== DATA EXCERPTS ==

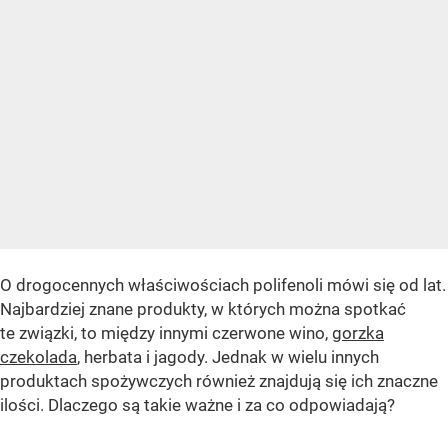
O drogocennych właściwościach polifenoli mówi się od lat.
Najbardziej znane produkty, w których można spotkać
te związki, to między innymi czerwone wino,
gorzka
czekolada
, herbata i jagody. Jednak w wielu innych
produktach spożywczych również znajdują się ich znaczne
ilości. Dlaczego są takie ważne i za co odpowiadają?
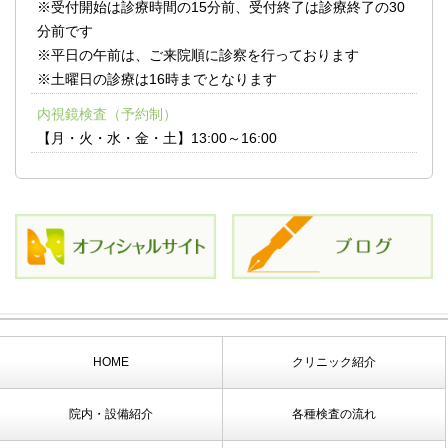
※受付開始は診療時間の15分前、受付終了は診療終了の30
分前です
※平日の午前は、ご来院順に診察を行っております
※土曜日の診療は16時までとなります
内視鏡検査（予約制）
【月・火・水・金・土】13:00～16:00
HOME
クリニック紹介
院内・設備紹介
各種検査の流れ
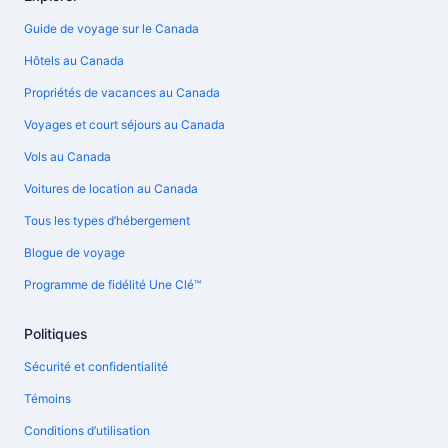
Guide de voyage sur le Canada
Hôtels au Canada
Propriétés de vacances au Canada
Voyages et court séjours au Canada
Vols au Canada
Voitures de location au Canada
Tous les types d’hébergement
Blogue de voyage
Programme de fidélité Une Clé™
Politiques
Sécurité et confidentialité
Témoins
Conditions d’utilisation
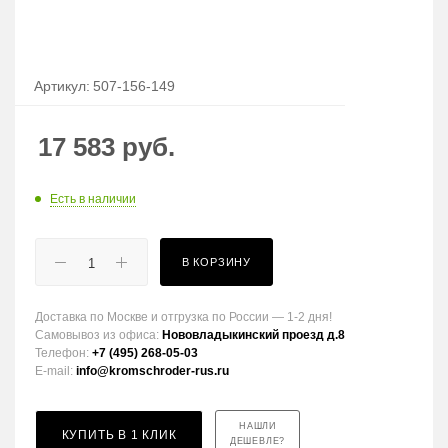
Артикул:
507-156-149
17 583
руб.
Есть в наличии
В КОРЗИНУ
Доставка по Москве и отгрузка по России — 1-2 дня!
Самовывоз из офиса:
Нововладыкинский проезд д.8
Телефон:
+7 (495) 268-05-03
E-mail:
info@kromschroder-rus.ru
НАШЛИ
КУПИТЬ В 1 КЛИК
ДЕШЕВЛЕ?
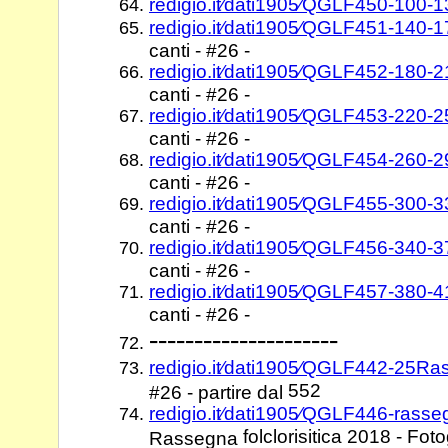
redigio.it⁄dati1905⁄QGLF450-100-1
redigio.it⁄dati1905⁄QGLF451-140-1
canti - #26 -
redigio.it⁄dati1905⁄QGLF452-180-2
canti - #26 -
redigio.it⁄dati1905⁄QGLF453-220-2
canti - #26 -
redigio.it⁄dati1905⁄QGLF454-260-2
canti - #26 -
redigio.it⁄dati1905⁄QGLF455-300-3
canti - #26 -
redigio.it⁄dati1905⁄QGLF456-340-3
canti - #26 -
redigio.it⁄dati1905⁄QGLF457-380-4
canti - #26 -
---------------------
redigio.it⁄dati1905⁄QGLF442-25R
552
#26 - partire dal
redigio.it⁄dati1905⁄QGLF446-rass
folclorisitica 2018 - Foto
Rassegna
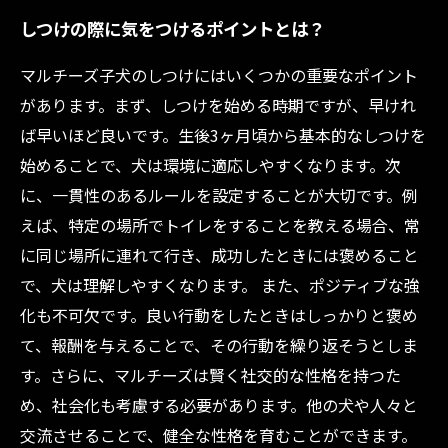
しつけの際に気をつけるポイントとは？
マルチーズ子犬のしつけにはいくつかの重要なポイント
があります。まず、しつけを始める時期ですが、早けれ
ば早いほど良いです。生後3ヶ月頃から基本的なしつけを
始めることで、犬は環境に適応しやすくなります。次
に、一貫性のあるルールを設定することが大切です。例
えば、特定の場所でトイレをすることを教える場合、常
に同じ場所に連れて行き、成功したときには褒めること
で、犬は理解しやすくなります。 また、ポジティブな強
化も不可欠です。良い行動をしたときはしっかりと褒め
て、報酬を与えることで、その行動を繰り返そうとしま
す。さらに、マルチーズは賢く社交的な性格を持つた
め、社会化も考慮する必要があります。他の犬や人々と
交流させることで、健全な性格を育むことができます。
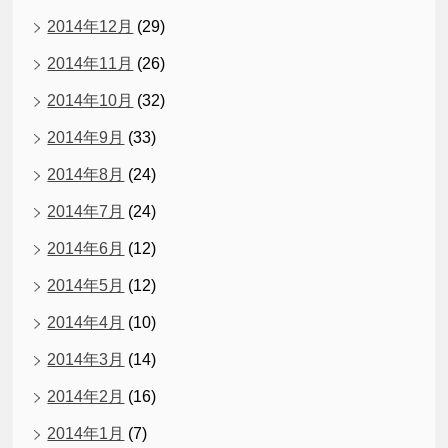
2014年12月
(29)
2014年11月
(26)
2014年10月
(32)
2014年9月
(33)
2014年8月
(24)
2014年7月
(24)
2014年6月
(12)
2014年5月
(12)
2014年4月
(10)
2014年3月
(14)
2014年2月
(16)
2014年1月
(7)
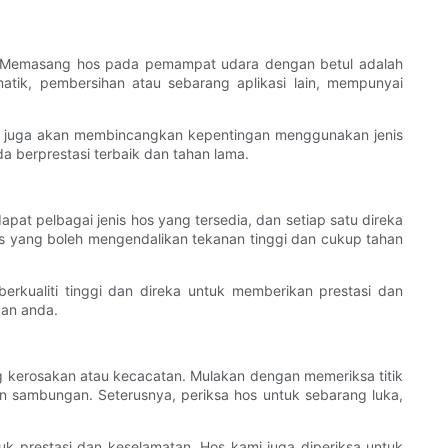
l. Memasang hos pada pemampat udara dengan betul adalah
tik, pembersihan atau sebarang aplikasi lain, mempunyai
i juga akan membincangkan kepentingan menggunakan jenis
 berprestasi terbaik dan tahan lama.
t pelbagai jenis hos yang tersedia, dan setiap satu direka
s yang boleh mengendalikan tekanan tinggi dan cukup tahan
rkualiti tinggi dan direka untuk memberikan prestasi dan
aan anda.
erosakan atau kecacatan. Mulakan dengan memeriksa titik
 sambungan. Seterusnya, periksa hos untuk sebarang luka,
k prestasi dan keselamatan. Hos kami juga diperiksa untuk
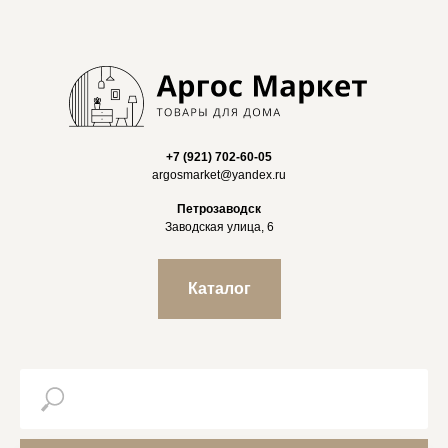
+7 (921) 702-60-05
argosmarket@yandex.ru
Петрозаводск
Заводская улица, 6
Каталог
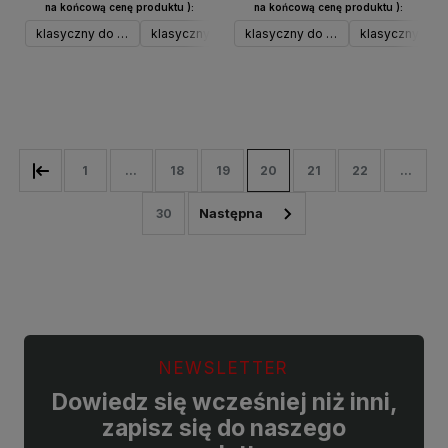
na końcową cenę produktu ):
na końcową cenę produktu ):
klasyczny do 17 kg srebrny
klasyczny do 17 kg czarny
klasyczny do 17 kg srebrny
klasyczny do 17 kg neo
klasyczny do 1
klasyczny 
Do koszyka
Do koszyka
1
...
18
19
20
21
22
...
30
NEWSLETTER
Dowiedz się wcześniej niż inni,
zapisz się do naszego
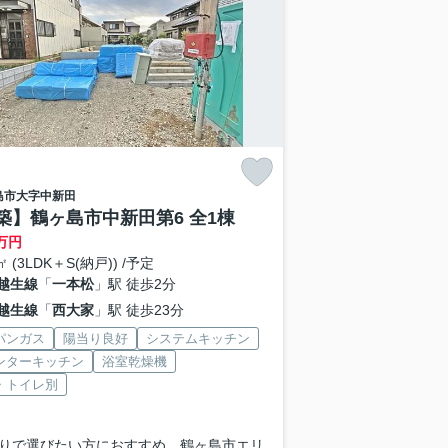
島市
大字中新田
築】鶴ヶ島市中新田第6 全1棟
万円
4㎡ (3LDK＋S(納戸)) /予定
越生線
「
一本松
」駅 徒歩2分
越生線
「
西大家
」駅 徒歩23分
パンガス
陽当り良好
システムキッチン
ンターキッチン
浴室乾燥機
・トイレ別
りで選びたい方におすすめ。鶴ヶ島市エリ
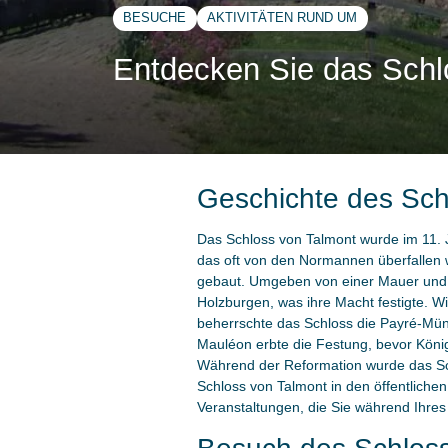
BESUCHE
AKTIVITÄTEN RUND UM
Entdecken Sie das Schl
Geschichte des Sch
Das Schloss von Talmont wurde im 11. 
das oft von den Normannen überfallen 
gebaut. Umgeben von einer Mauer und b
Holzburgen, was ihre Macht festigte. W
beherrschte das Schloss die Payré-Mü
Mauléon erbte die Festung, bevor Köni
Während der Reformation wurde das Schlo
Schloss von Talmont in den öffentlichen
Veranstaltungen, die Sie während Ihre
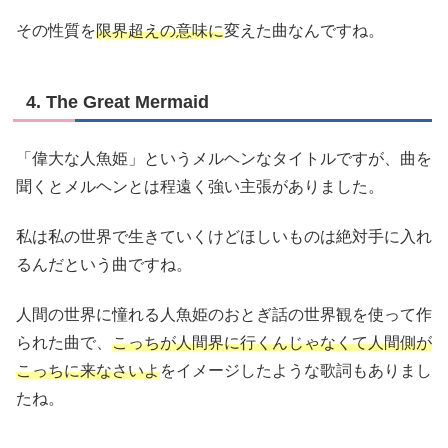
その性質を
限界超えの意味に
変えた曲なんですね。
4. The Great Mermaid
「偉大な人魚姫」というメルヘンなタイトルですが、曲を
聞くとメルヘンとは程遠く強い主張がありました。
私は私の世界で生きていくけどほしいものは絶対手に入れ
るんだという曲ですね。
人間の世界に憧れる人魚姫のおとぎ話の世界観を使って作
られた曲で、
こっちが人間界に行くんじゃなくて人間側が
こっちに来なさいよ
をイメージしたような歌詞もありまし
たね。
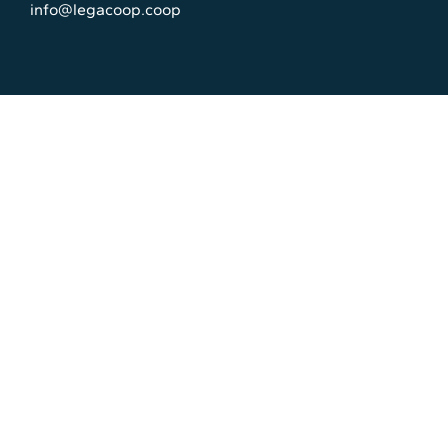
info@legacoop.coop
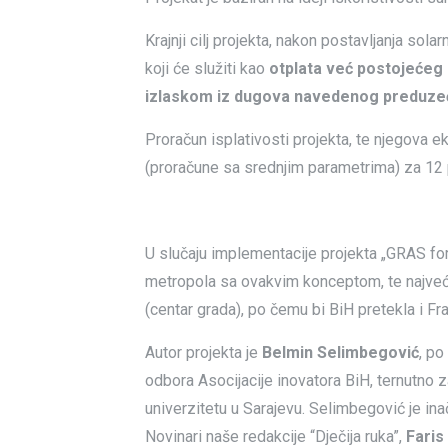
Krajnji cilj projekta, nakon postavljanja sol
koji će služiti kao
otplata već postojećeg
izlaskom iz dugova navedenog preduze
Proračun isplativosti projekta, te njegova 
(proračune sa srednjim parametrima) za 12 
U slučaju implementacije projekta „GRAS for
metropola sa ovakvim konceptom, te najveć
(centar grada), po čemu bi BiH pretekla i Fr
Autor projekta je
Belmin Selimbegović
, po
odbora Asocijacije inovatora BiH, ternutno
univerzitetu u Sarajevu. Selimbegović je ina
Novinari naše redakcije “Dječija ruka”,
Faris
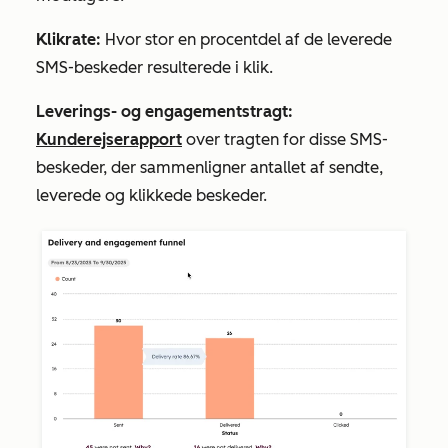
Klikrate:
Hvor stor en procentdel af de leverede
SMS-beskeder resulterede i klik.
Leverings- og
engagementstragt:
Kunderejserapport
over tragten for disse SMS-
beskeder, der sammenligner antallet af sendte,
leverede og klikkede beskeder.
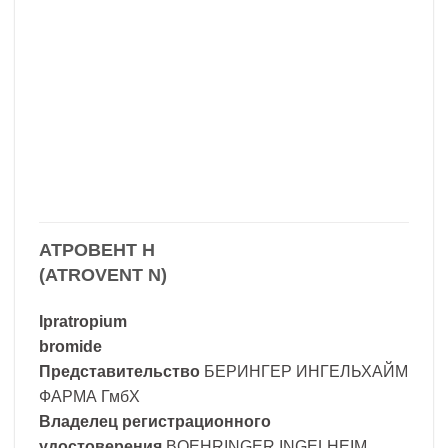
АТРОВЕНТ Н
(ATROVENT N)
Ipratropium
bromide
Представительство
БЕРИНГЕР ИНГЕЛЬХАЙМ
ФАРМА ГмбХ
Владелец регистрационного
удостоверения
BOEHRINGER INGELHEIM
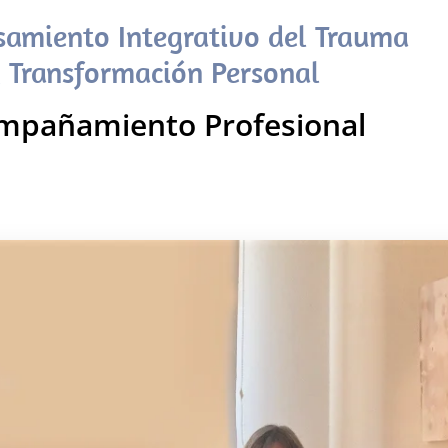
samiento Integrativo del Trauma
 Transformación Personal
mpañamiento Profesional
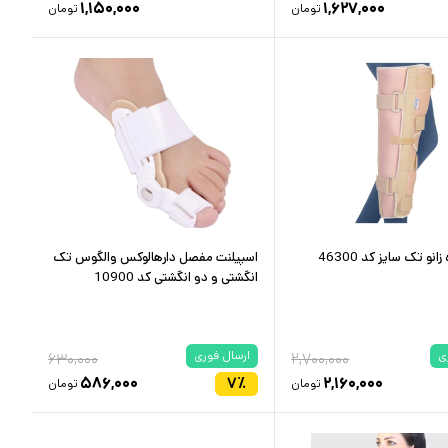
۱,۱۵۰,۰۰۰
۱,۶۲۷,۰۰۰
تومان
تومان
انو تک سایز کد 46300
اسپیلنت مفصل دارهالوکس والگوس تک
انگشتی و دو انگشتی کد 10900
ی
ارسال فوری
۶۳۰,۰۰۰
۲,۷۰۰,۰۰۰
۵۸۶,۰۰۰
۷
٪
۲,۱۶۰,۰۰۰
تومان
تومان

===

Output nothing but the records, word for word, and none of their pictures.

▶ _THE COMPLETED TASK_:
O drogocennych właściwościach polifenoli mówi się od lat.
Najbardziej znane produkty, w których można spotkać
te związki, to między innymi czerwone wino,
gorzka
czekolada
, herbata i jagody. Jednak w wielu innych
produktach spożywczych również znajdują się ich znaczne
ilości. Dlaczego są takie ważne i za co odpowiadają?
※受付開始は診療時間の15分前、受付終了は診療終了の30
分前です
※平日の午前は、ご来院順に診察を行っております
※土曜日の診療は16時までとなります
内視鏡検査（予約制）
【月・火・水・金・土】13:00～16:00
HOME
クリニック紹介
院内・設備紹介
各種検査の流れ
Guide de voyage sur le Canada
Hôtels au Canada
Propriétés de vacances au Canada
Voyages et court séjours au Canada
Vols au Canada
Voitures de location au Canada
Tous les types d’hébergement
Blogue de voyage
Programme de fidélité Une Clé™
Politiques
Sécurité et confidentialité
Témoins
Conditions d’utilisation
Артикул:
507-156-149
17 583
руб.
Есть в наличии
В КОРЗИНУ
Доставка по Москве и отгрузка по России — 1-2 дня!
Самовывоз из офиса:
Нововладыкинский проезд д.8
Телефон:
+7 (495) 268-05-03
E-mail:
info@kromschroder-rus.ru
НАШЛИ
КУПИТЬ В 1 КЛИК
ДЕШЕВЛЕ?
redigio.it⁄dati1905⁄QGLF450-100-1
redigio.it⁄dati1905⁄QGLF451-140-1
canti - #26 -
redigio.it⁄dati1905⁄QGLF452-180-2
canti - #26 -
redigio.it⁄dati1905⁄QGLF453-220-2
canti - #26 -
redigio.it⁄dati1905⁄QGLF454-260-2
canti - #26 -
redigio.it⁄dati1905⁄QGLF455-300-3
canti - #26 -
redigio.it⁄dati1905⁄QGLF456-340-3
canti - #26 -
redigio.it⁄dati1905⁄QGLF457-380-4
canti - #26 -
---------------------
redigio.it⁄dati1905⁄QGLF442-25R
552
#26 - partire dal
redigio.it⁄dati1905⁄QGLF446-rass
folclorisitica 2018 - Foto
Rassegna
しつけの際に気をつけるポイントとは？
マルチーズ子犬のしつけにはいくつかの重要なポイント
があります。まず、しつけを始める時期ですが、早けれ
ば早いほど良いです。生後3ヶ月頃から基本的なしつけを
始めることで、犬は環境に適応しやすくなります。次
に、一貫性のあるルールを設定することが大切です。例
えば、特定の場所でトイレをすることを教える場合、常
に同じ場所に連れて行き、成功したときには褒めること
で、犬は理解しやすくなります。 また、ポジティブな強
化も不可欠です。良い行動をしたときはしっかりと褒め
て、報酬を与えることで、その行動を繰り返そうとしま
す。さらに、マルチーズは賢く社交的な性格を持つた
め、社会化も考慮する必要があります。他の犬や人々と
交流させることで、健全な性格を育むことができます。
2014年12月
(29)
2014年11月
(26)
2014年10月
(32)
2014年9月
(33)
2014年8月
(24)
2014年7月
(24)
2014年6月
(12)
2014年5月
(12)
2014年4月
(10)
2014年3月
(14)
2014年2月
(16)
2014年1月
(7)
l. Memasang hos pada pemampat udara dengan betul adalah
tik, pembersihan atau sebarang aplikasi lain, mempunyai
i juga akan membincangkan kepentingan menggunakan jenis
 berprestasi terbaik dan tahan lama.
t pelbagai jenis hos yang tersedia, dan setiap satu direka
s yang boleh mengendalikan tekanan tinggi dan cukup tahan
rkualiti tinggi dan direka untuk memberikan prestasi dan
aan anda.
erosakan atau kecacatan. Mulakan dengan memeriksa titik
 sambungan. Seterusnya, periksa hos untuk sebarang luka,
k prestasi dan keselamatan. Hos kami juga diperiksa untuk
+7 (921) 702-60-05
argosmarket@yandex.ru
Петрозаводск
Заводская улица, 6
Каталог
na końcową cenę produktu ):
na końcową cenę produktu ):
klasyczny do 17 kg srebrny
klasyczny do 17 kg czarny
klasyczny do 17 kg srebrny
klasyczny do 17 kg neo
klasyczny do 1
klasyczny 
Do koszyka
Do koszyka
1
...
18
19
20
21
22
...
30
NEWSLETTER
Dowiedz się wcześniej niż inni,
zapisz się do naszego
島市
大字中新田
築】鶴ヶ島市中新田第6 全1棟
万円
4㎡ (3LDK＋S(納戸)) /予定
越生線
「
一本松
」駅 徒歩2分
越生線
「
西大家
」駅 徒歩23分
パンガス
陽当り良好
システムキッチン
ンターキッチン
浴室乾燥機
・トイレ別
りで選びたい方におすすめ。鶴ヶ島市エリ
BESUCHE
AKTIVITÄTEN RUND UM
Entdecken Sie das Schl
Geschichte des Sch
Das Schloss von Talmont wurde im 11. 
das oft von den Normannen überfallen 
gebaut. Umgeben von einer Mauer und b
Holzburgen, was ihre Macht festigte. W
beherrschte das Schloss die Payré-Mü
Mauléon erbte die Festung, bevor Köni
Während der Reformation wurde das Schlo
Schloss von Talmont in den öffentlichen
Veranstaltungen, die Sie während Ihre
その性質を
限界超えの意味に
変えた曲なんですね。
4. The Great Mermaid
「偉大な人魚姫」というメルヘンなタイトルですが、曲を
聞くとメルヘンとは程遠く強い主張がありました。
私は私の世界で生きていくけどほしいものは絶対手に入れ
るんだという曲ですね。
人間の世界に憧れる人魚姫のおとぎ話の世界観を使って作
られた曲で、
こっちが人間界に行くんじゃなくて人間側が
こっちに来なさいよ
をイメージしたような歌詞もありまし
たね。
info@legacoop.coop
Krajnji cilj projekta, nakon postavljanja sol
koji će služiti kao
otplata već postojećeg
izlaskom iz dugova navedenog preduze
Proračun isplativosti projekta, te njegova 
(proračune sa srednjim parametrima) za 12 
U slučaju implementacije projekta „GRAS for
metropola sa ovakvim konceptom, te najveć
(centar grada), po čemu bi BiH pretekla i Fr
Autor projekta je
Belmin Selimbegović
, po
odbora Asocijacije inovatora BiH, ternutno
univerzitetu u Sarajevu. Selimbegović je ina
Novinari naše redakcije “Dječija ruka”,
Faris
Klikrate:
Hvor stor en procentdel af de leverede
SMS-beskeder resulterede i klik.
Leverings- og
engagementstragt:
Kunderejserapport
over tragten for disse SMS-
beskeder, der sammenligner antallet af sendte,
leverede og klikkede beskeder.
АТРОВЕНТ Н
(ATROVENT N)
Ipratropium
bromide
Представительство
БЕРИНГЕР ИНГЕЛЬХАЙМ
ФАРМА ГмбХ
Владелец регистрационного
удостоверения
BOEHRINGER INGELHEIM
samiento Integrativo del Trauma
 Transformación Personal
mpañamiento Profesional
۱,۱۵۰,۰۰۰
۱,۶۲۷,۰۰۰
تومان
تومان
انو تک سایز کد 46300
اسپیلنت مفصل دارهالوکس والگوس تک
انگشتی و دو انگشتی کد 10900
ی
ارسال فوری
۶۳۰,۰۰۰
۲,۷۰۰,۰۰۰
۵۸۶,۰۰۰
۷
٪
۲,۱۶۰,۰۰۰
تومان
تومان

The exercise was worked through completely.